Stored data
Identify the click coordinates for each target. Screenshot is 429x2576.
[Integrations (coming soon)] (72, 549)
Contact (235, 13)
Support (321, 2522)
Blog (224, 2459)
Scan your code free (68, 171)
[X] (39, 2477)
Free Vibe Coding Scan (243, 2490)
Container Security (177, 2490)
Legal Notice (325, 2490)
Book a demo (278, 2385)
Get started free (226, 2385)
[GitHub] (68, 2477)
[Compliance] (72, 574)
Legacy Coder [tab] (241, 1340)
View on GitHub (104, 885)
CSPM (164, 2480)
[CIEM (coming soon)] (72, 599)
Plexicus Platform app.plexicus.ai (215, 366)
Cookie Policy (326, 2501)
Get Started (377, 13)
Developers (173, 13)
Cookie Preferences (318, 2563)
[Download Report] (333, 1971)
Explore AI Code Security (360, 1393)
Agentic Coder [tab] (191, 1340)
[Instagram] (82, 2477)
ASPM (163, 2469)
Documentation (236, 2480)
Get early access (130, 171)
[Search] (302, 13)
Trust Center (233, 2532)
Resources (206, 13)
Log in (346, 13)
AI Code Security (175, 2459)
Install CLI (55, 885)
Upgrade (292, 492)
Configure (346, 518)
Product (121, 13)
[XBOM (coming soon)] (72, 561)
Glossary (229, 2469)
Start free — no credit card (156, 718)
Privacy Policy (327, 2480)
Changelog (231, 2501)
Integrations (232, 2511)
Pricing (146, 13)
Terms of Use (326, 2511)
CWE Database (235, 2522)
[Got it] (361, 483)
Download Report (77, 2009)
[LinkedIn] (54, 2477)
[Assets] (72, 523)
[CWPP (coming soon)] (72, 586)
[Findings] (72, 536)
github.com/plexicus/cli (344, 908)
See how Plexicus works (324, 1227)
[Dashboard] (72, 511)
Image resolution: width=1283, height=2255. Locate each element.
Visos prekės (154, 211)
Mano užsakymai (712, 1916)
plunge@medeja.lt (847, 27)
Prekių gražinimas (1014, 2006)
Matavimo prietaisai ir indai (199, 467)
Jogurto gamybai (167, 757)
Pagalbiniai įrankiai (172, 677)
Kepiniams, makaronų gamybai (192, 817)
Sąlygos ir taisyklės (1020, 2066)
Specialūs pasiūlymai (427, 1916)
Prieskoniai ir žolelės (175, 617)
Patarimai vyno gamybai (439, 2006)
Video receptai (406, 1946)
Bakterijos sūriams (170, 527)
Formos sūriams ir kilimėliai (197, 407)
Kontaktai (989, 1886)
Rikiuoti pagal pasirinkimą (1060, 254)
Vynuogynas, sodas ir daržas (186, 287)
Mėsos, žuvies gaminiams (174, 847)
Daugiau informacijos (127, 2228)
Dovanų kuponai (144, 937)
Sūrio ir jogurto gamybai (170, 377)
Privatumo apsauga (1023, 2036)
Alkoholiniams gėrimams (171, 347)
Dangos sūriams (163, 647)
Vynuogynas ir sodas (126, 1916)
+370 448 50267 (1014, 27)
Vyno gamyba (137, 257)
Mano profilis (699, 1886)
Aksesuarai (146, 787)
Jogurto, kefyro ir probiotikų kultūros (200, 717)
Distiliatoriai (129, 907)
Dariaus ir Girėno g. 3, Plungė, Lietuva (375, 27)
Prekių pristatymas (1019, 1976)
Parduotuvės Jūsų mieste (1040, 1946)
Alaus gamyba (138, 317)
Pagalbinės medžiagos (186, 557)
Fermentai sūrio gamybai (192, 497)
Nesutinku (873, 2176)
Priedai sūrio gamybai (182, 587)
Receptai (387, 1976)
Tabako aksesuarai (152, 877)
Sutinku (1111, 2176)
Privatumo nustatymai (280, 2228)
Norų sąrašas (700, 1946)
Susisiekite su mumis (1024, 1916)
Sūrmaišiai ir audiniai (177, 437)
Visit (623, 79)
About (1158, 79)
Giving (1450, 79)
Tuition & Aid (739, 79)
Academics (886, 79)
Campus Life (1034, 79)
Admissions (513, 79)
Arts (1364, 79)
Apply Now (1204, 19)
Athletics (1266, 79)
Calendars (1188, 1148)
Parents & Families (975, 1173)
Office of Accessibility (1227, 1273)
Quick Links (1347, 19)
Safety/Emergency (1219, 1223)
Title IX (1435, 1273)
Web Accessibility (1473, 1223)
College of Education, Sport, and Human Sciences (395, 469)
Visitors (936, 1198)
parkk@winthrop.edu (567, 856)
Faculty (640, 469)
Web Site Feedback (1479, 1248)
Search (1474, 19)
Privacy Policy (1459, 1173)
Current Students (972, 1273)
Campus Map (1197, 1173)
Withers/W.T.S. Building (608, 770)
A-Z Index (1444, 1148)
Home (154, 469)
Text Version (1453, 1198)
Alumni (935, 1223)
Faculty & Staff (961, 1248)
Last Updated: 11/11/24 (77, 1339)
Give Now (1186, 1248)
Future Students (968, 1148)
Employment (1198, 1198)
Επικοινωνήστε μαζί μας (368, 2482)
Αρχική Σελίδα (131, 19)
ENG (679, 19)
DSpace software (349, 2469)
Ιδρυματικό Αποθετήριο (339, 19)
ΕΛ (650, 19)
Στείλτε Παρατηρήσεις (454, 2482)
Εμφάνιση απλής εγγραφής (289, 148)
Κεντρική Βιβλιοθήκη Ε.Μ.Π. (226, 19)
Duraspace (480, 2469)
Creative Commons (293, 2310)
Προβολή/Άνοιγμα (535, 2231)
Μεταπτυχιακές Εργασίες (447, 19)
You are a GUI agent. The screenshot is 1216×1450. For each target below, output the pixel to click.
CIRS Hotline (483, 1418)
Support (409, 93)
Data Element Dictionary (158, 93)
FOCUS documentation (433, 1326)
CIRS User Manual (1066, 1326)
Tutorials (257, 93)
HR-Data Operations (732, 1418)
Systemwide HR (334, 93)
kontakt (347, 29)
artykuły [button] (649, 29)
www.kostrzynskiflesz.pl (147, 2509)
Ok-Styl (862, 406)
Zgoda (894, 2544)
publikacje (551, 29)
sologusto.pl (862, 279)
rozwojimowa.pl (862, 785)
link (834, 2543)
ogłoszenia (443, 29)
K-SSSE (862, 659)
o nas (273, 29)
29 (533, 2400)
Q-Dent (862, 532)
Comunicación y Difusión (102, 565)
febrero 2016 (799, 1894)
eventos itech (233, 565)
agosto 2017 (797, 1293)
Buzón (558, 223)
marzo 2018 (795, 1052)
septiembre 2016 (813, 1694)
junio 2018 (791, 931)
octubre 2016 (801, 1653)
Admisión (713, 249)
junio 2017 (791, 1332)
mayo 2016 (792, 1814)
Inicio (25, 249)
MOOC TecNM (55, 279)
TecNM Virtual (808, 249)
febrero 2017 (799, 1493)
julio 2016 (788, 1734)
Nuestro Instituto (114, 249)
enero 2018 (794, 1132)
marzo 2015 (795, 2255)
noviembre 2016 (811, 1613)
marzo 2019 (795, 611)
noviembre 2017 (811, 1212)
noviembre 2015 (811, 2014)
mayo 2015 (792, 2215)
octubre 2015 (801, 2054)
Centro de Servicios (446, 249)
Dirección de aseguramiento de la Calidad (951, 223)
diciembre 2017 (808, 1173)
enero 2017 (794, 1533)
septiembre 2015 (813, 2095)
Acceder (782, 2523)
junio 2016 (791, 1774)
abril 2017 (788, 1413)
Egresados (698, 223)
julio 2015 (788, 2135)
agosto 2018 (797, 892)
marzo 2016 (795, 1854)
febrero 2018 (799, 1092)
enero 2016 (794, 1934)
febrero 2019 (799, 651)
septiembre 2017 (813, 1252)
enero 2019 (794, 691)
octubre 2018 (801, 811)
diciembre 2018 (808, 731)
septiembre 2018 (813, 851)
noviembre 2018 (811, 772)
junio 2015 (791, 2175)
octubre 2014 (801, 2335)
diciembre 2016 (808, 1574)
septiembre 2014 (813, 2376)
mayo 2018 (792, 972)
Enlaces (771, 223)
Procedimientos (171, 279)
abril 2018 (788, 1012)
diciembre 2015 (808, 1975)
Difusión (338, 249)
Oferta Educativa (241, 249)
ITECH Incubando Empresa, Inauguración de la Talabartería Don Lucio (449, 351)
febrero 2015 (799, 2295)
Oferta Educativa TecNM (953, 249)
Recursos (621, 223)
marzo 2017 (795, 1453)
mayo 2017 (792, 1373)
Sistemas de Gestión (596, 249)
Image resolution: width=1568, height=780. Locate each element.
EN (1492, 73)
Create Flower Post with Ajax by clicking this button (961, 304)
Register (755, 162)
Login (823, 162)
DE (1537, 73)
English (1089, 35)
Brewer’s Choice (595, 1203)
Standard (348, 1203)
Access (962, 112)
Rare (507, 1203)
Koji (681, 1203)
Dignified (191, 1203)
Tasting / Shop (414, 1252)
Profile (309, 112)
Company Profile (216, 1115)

Exercise:
Nothing should appear in the answer except the lines above from the line with "Glossary (229, 2469)" through the line with "Visos prekės (154, 211)", both included, written out exactly.

Expected answer:
Glossary (229, 2469)
Start free — no credit card (156, 718)
Privacy Policy (327, 2480)
Changelog (231, 2501)
Integrations (232, 2511)
Pricing (146, 13)
Terms of Use (326, 2511)
CWE Database (235, 2522)
[Got it] (361, 483)
Download Report (77, 2009)
[LinkedIn] (54, 2477)
[Assets] (72, 523)
[CWPP (coming soon)] (72, 586)
[Findings] (72, 536)
github.com/plexicus/cli (344, 908)
See how Plexicus works (324, 1227)
[Dashboard] (72, 511)
Image resolution: width=1283, height=2255. Locate each element.
Visos prekės (154, 211)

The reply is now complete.